Eventhough we are quick to point to the fact that the future of livestock production is ranching (in fact it is a future that is already 100 years old), we should not lose sight of the fact that we need to bend over backwards to help our local herders get the hang of it. America, Australia, Brazil and the major global livestock producers did not just transit from open grazing to ranching overnight. It usually takes years of deliberate, but sincere, governmental support. However, the operative word here is ‘sincerity’. Everybody has to be on the same page, convinced that there isn’t more to this unbridled quest for land. That this all-important land cannot be procured in the North, which has less pressure on land than the South. That the forests of the south, which used to harbour tsetse fly and other cattle-killing pests are now truly a haven for livestock. That there cannot be a more mutually acceptable way of acquiring land for a purely private livestock business. That communities in the South cannot be a little more receptive, and less finicky about land.

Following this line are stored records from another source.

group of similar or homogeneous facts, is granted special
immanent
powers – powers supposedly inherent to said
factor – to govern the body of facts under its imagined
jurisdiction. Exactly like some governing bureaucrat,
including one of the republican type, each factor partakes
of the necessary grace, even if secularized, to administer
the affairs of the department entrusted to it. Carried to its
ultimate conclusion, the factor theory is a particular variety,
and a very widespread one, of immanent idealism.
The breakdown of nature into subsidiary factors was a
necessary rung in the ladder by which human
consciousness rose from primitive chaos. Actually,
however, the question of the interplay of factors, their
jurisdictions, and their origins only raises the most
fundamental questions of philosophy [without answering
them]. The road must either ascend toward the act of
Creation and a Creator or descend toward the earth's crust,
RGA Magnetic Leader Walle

That cassava and yam farms cannot survive side by side, down South, with livestock production, in the same way rice, beans, corn, ground nut and vegetable farms are surviving up North.
And finally, that there is no hidden agenda of artificial demographic reengineering. We may also need to know where these Fulani who have suddenly found themselves landless and in urgent need of resettlement, been staying before Buhari came to power. If they had been roaming the wild with their cattle, these past hundreds of years, why the sudden need to settle down permanently? And, before we finally say YES, there are two more harmless questions: where are the cows? How come we are seeing more guns and herders than cattle?

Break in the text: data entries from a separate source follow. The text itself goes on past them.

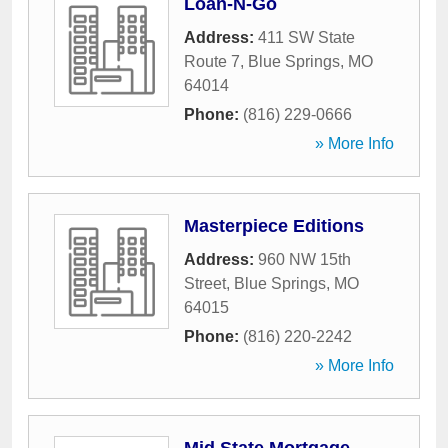
Loan-N-Go
Address:
411 SW State
Route 7
,
Blue Springs
,
MO
64014
Phone:
(816) 229-0666
» More Info
Masterpiece Editions
Address:
960 NW 15th
Street
,
Blue Springs
,
MO
64015
Phone:
(816) 220-2242
» More Info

Yes, there would be questions as to what support, and protection, we have given to those engaged in other forms of agriculture, and why we should lavish so much on herders and their cattle, but that would be foolhardy at this point of this national security emergency. For we need to do all we can to douse the current tensions, and the bloodletting across the country.
….FINALLY
If truth must be said, this government is actually doing the Fulani more harm than good with its Fulanization of just every national discourse. It is unwittingly setting up this otherwise peaceful people for national hatred and opprobrium. The PMB government is daily incurring huge IOUs of hatred for the present and unborn generation of the Fulani, from virtually every corner of the country. Unfortunately, not many of the key drivers of this divisive agenda of today would be around by payback time.